Supplied records —
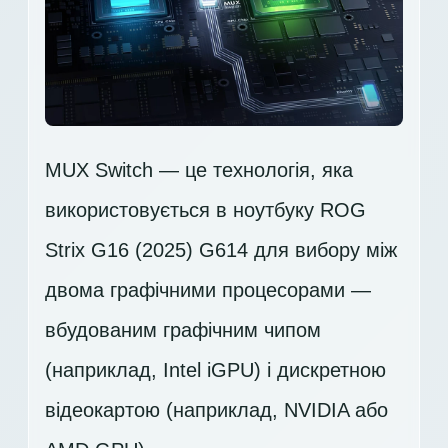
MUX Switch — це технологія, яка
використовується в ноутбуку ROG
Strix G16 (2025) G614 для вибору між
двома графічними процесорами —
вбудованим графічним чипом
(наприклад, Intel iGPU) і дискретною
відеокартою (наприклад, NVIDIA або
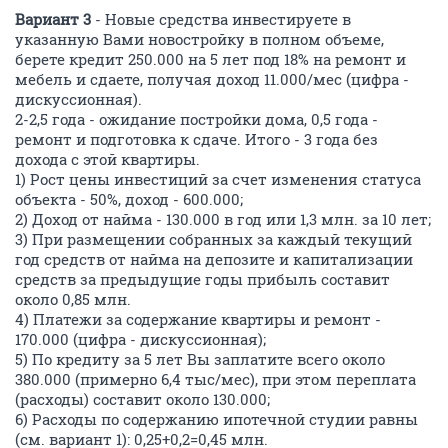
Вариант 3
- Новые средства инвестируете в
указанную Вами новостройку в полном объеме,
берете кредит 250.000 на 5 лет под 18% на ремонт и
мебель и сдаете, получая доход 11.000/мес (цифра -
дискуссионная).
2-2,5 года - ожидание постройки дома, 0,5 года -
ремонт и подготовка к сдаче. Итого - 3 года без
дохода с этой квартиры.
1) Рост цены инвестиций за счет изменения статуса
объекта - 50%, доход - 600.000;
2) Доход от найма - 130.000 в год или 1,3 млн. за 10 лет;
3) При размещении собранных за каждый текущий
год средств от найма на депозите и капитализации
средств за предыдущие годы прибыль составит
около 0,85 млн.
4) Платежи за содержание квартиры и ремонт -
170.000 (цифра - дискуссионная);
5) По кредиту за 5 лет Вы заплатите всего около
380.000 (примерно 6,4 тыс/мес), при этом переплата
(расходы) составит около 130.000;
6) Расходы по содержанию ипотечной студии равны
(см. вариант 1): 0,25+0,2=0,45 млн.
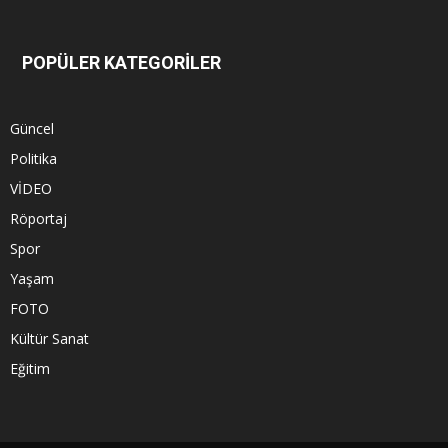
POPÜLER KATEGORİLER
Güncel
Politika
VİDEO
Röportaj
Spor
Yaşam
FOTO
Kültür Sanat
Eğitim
* * *
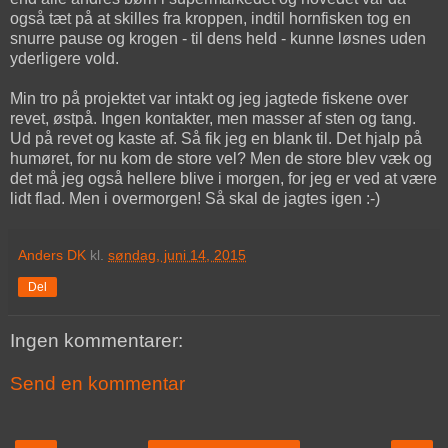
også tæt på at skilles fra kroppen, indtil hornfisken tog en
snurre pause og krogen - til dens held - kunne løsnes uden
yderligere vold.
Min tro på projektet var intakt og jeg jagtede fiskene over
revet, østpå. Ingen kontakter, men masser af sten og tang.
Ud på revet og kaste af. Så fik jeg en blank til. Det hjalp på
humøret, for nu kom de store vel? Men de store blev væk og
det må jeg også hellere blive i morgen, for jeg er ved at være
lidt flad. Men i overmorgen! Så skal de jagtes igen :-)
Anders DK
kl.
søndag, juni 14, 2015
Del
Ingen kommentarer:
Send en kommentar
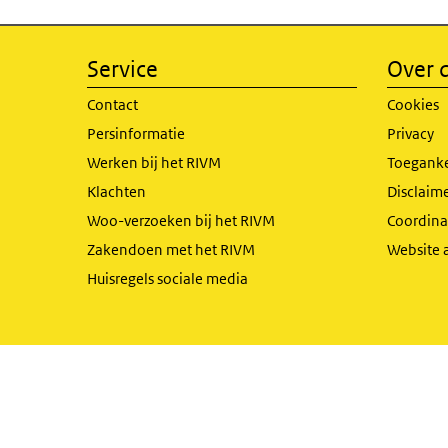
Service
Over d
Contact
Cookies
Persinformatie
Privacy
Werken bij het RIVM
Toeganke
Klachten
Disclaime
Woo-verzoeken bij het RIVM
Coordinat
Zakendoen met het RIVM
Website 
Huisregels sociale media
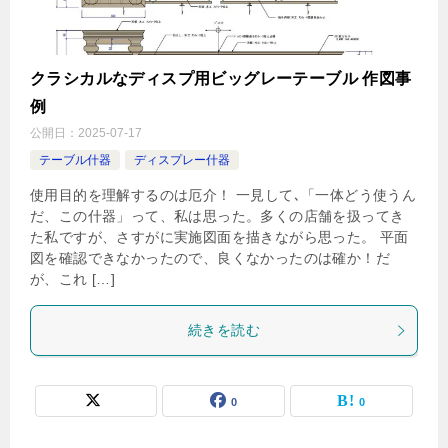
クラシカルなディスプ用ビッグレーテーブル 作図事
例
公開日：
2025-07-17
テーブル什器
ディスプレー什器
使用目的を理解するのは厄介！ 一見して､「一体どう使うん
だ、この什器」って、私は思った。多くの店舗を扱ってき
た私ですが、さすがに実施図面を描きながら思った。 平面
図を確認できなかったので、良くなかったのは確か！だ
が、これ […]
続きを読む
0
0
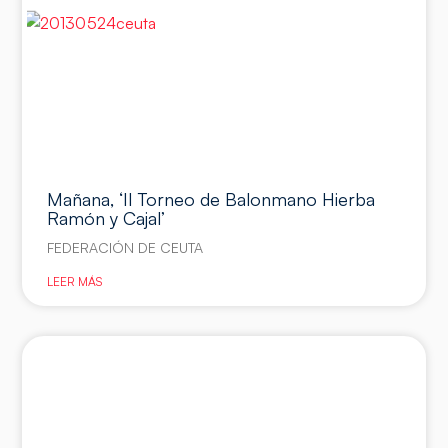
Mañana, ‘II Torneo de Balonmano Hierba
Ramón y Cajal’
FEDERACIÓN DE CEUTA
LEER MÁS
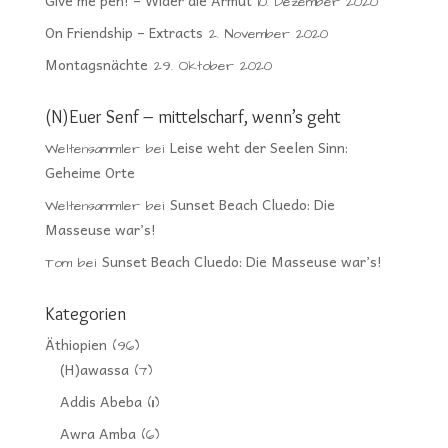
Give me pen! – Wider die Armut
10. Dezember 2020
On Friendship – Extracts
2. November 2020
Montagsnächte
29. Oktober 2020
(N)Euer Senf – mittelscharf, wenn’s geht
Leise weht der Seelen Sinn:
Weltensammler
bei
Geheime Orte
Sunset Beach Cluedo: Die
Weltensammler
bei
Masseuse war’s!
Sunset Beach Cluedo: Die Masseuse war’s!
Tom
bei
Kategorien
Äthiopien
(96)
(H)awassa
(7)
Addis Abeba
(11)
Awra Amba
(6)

What is being asked — Line for line, output the entries above from the line with "MUX Switch — це технологія, яка" to the line with "- Новые средства инвестируете в", both included, and nothing more. Skip pictures.

Your solution —
MUX Switch — це технологія, яка
використовується в ноутбуку ROG
Strix G16 (2025) G614 для вибору між
двома графічними процесорами —
вбудованим графічним чипом
(наприклад, Intel iGPU) і дискретною
відеокартою (наприклад, NVIDIA або
Вариант 3
- Новые средства инвестируете в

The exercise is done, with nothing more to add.